PROBLEM DESCRIPTION: Search the data for the string "Evropska" and copy each line where it turns up.

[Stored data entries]
------------------------------------------------------------
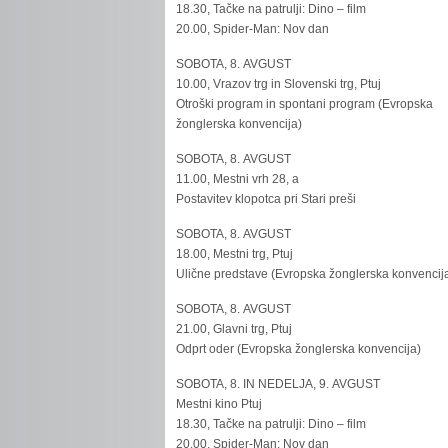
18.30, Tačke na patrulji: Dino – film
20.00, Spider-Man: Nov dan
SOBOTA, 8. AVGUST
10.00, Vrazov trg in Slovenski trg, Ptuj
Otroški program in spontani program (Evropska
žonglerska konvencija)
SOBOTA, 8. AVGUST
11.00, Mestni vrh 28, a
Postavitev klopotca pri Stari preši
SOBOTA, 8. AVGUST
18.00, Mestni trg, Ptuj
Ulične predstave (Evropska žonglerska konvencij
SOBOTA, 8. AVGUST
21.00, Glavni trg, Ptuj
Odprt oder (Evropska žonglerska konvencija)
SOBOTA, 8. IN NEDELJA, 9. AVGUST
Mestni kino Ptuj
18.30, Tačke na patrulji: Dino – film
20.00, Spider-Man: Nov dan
------------------------------------------------------------
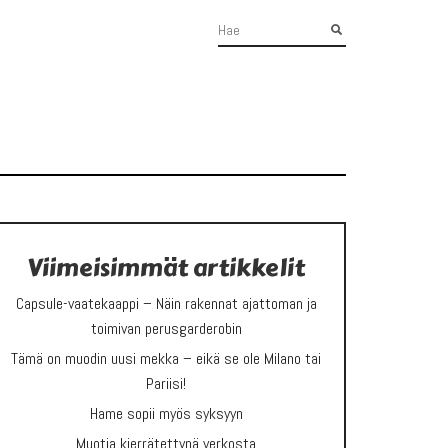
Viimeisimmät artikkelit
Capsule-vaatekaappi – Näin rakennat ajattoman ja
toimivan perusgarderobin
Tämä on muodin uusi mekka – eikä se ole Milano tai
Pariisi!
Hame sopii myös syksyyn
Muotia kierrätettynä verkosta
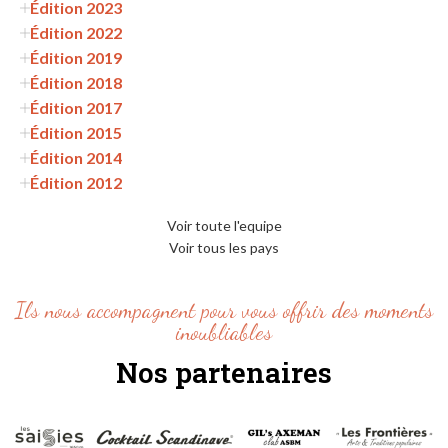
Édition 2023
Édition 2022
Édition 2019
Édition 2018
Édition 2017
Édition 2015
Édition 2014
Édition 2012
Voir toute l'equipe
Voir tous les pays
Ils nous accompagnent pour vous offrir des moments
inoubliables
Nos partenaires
------------------------------------------------------------
WRITTEN REPLY:
Otroški program in spontani program (Evropska
Ulične predstave (Evropska žonglerska konvencij
Odprt oder (Evropska žonglerska konvencija)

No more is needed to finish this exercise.